Mixed Messages and Economic Data
In another choppy week, investors put some chips on the table only to take them off later. Traction is hard to come by with new uncertainty regarding the rise of confirmed COVID-19 cases and the potential for extended closures in states experiencing the biggest upticks. Also factoring into the increased volatility are institutional investors, pension funds, and hedge funds making last minute changes to their portfolios before the end of a quarter. One thing is certain and that is all eyes will be on corporate earnings when they’re announced in a few weeks’ time.
It was a mixed bag of economic and corporate data this week. On the good side, mortgage rates continue to set record lows and companies are prudently reducing inventory, ending stock buyback programs, and conserving cash wherever they can. On the not so good side, mortgage delinquencies rose to the highest level since 2011, retail sales are not making the recovery some had hoped, and manufacturing remains in contractionary territory despite having improved some over the past month. Adding icing to the cake, another 1.5 million people filed for unemployment bringing the total to almost 49 million or roughly 30% of the U.S. workforce in the past thirteen weeks. The return to work for these people hinges on the economy reopening and, at least for now, it appears that will be delayed.

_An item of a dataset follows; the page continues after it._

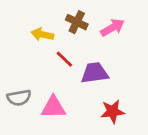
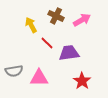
yellow arrow: (42, 34) -> (31, 25), turned 49
red star: (113, 111) -> (82, 81), turned -30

If there is one thing investors don’t like it is mixed messages and it got a big one this week when White House Adviser, Peter Navarro, said that the trade deal with China is finished, due to China’s late warning on the coronavirus outbreak. While the President questioned the deal in May and whether China was complying, and also threatened to cut ties with Beijing as recently as last week, the White House was quick to come out and deny that the trade deal was being scrapped which helped reassure the stock market. However, tariffs are not off the table as the U.S. weighs new tariffs on $3.1B of imports from France, Germany, Spain, and the U.K. This comes as the European Union considers prohibiting U.S. travelers from entering Europe in return for European travelers who are still banned from entering the United States under virus travel restrictions. If you long for the days when markets were free and both international and domestic travel was open, you’re not alone.
In company news, Apple had its annual developers conference (WWDC) and among the many software updates coming, it announced it will no longer be purchasing chipsets from Intel. Apple will be developing its own chips going forward and outsourcing their production. In other company news, it seems McDonald’s may not be renewing its contract with Beyond Meat which makes plant-based patties, among other things. Not long ago these meat alternatives were all the rage, with the stock prices to show for it, but when a company the size and scope of McDonald’s reconsiders, it may be worth noting. It could be this fad has run its course or it just may be McDonald’s looking to squeeze its supplier. Time will tell.
Needless to say, with the uptick in coronavirus cases, investors took a risk-off attitude this week as demonstrated by the steep declines in both the airlines and cruise ship companies. Theme parks, many of which had been planning on a July reopening, are back to the drawing board as it looks like the delayed openings may be extended into September. However, one bright spot is McCormick & Co. which makes spices and flavorings. Despite the boring nature of its business, it has done quite well this year, up over 5.5%, and reported much better than expected earnings yesterday with revenue growing almost 8% year-over-year. In this environment, that’s nothing to sneeze at! There are hidden gems to be found if you know where to look and are patient.
It is easy to get caught up in the market volatility and growing political unrest. Let's not forget that the goal is to invest for the long-term, understanding there will be bumps along the way. While it may sound trite to say, “this too shall pass”, it will, and on the other side we’ll look back, breathe a sigh of relief, and be grateful that we got through it together. Sometime in the distant future, when things have returned to normal, you’ll explain to your kids or grandkids about how 2020 was the year we stayed home, stockpiled food, and wore face masks everywhere we went. Indeed, this is one for the history books.